The future of Crowd Work

“Can we foresee a future crowd workplace in which we would want our children to participate?”

This weeks paper by A Kittur et al [1] proposes a new framework that would empower future crowd workers (those solving the problem) and requesters (those proposing the problem) to enable a “positive future of crowd work” [1] that we would be happy for our children to participate in. This is achieved through qualitative analysis of current literature and interactions with current crowd workers through surveys to identify common goals and research areas.

The authors draw on theory within distributed computing to identify and solve the weaknesses of the current crowd sourcing methods. The framework proposed is split into twelve research foci, which is further sub-divided into three categories: processes, computation, and workers. Each sub-section consistently identifies the goals, related work, and research required in each area for the framework to succeed, and poses a “call for action” [1] for other researchers to address.

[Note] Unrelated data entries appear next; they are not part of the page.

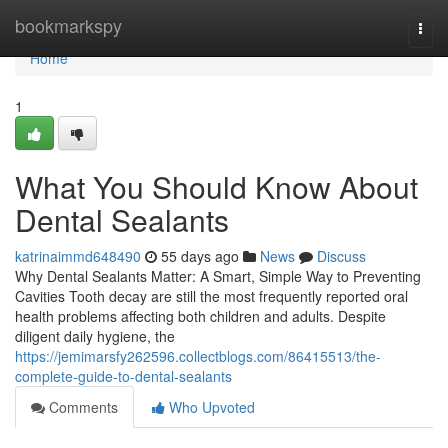
Home
bookmarkspy
Togg
navi
Home
1
What You Should Know About
Dental Sealants
katrinaimmd648490
55 days ago
News
Discuss
Why Dental Sealants Matter: A Smart, Simple Way to Preventing
Cavities Tooth decay are still the most frequently reported oral
health problems affecting both children and adults. Despite
diligent daily hygiene, the
https://jemimarsfy262596.collectblogs.com/86415513/the-
complete-guide-to-dental-sealants
Comments
Who Upvoted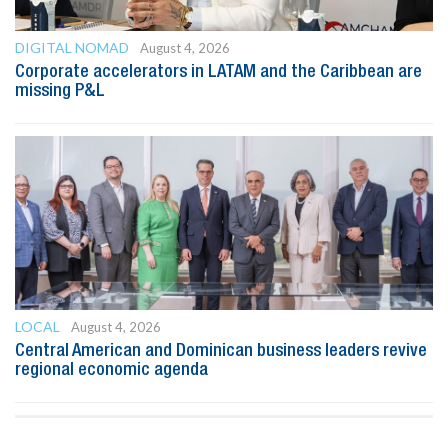
DIGITAL NOMAD
August 4, 2026
Corporate accelerators in LATAM and the Caribbean are
missing P&L
LOCAL
August 4, 2026
Central American and Dominican business leaders revive
regional economic agenda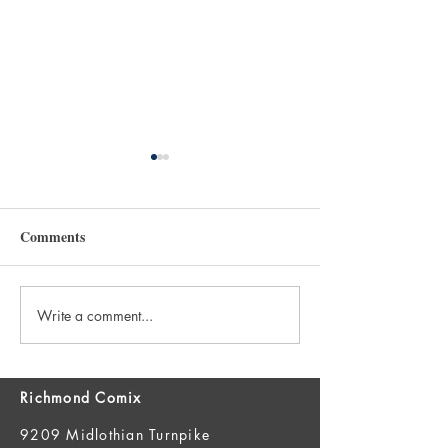
Comments
Write a comment...
New Books 7/29 and FOC
New Books 7/22
7/27!
7/20!
Richmond Comix
9209 Midlothian Turnpike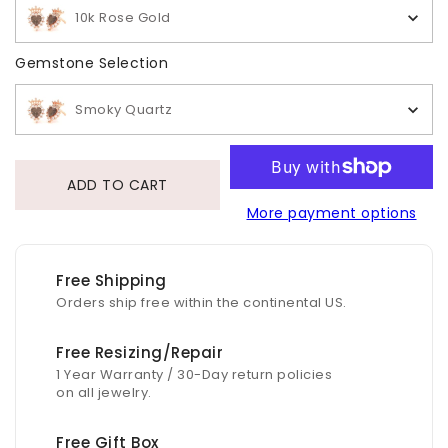
10k Rose Gold
Gemstone Selection
Gemstone Selection
Smoky Quartz
ADD TO CART
More payment options
Free Shipping
Orders ship free within the continental US.
Free Resizing/Repair
1 Year Warranty / 30-Day return policies
on all jewelry.
Free Gift Box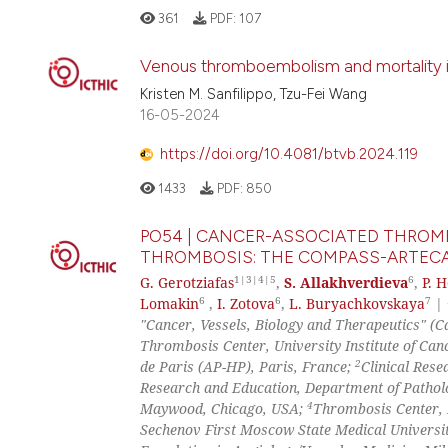
361
PDF:
107
Venous thromboembolism and mortality in
Kristen M. Sanfilippo, Tzu-Fei Wang
16-05-2024
https://doi.org/10.4081/btvb.2024.119
1433
PDF:
850
PO54 | CANCER-ASSOCIATED THROMB
THROMBOSIS: THE COMPASS-ARTECA
1|3|4|5
6
G. Gerotziafas
,
S. Allakhverdieva
,
P. 
6
6
7
Lomakin
,
I. Zotova
,
L. Buryachkovskaya
|
"Cancer, Vessels, Biology and Therapeutics" 
Thrombosis Center, University Institute of Can
2
de Paris (AP-HP), Paris, France;
Clinical Rese
Research and Education, Department of Patholo
4
Maywood, Chicago, USA;
Thrombosis Center, 
Sechenov First Moscow State Medical Universi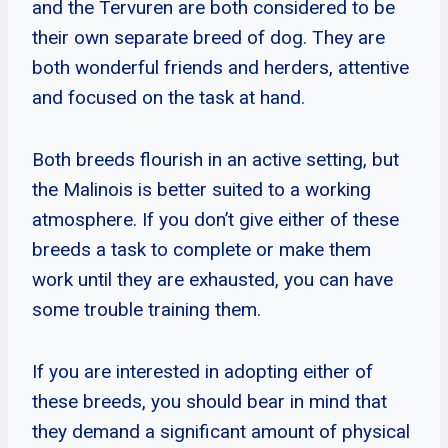
and the Tervuren are both considered to be
their own separate breed of dog. They are
both wonderful friends and herders, attentive
and focused on the task at hand.
Both breeds flourish in an active setting, but
the Malinois is better suited to a working
atmosphere. If you don’t give either of these
breeds a task to complete or make them
work until they are exhausted, you can have
some trouble training them.
If you are interested in adopting either of
these breeds, you should bear in mind that
they demand a significant amount of physical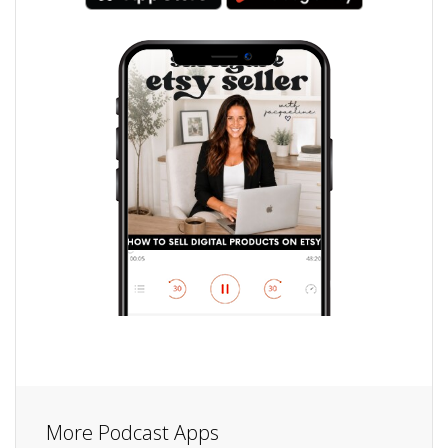
More Podcast Apps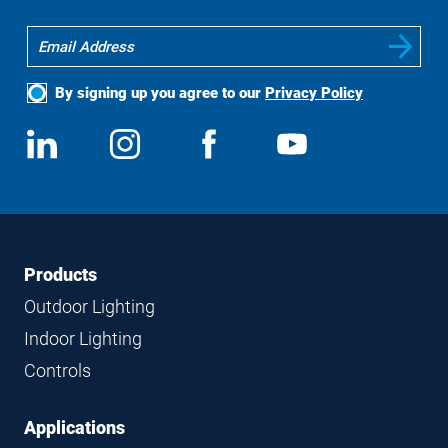
By signing up you agree to our
Privacy Policy
Social
View
Follow
View
View
Media
us
us
us
us
on
on
on
on
LinkedIn
Instagram
Facebook
YouTube
Footer
Footer
Products
Navigation
Outdoor Lighting
Indoor Lighting
Controls
Applications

Although I can see the benefits of improving crowd sourcing for both workers and requesters, several of the proposed “next steps” in this paper appear unrealistic as they negatively affect the current benefits of crowd sourcing: cheap, fast, and distributed tasks. The proposed framework adds complexity that would take these benefits away, for example, the time it takes workers to understand a complex problem poses several questions. Would they be paid for their time? If they are not, then are they likely to work on complex problems, when they could spend their time solving simpler tasks and earning money.

Overall, the framework provides improvements for the current crowd sourcing platforms, such as distribution of tasks, or specific use of artificial intelligence to automatically guide selection and assignment of tasks to workers. Aspects of the framework breakdown in some areas as they steer the direction of crowd sourcing to an unknown job role. The paper raised a lot of thought and questions for me about the state of workers: is crowd sourcing meant to supplement a current job, or be a full time job itself?

[1] A Kittur et al. “The future of Crowd Work”. 2013.

The paper I chose this week is: “A Classroom Study of Using Crowd Feedback in the Iterative Design Process” by A Ku in 2015, which illustrates crowd sourcing to iteratively improve the design of a system, which puts into practice what Kittur discusses, but does not extend the theoretical foundations they proposed.